> **Exercise aim**
In the copy, include no pictures. Reproduce the rest of the entries exactly.

━━━━━ Data to use

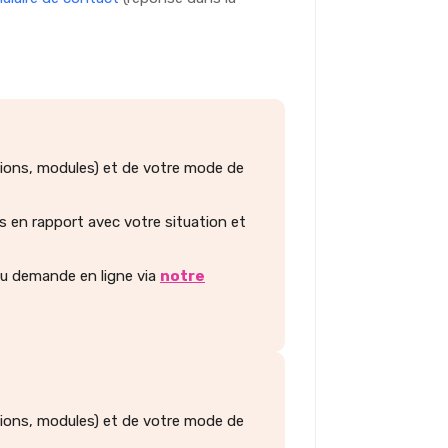
tions, modules) et de votre mode de
 en rapport avec votre situation et
u demande en ligne via
notre
tions, modules) et de votre mode de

━━━━━━━━━━

> **Task solution**
tions, modules) et de votre mode de
 en rapport avec votre situation et
u demande en ligne via
notre
tions, modules) et de votre mode de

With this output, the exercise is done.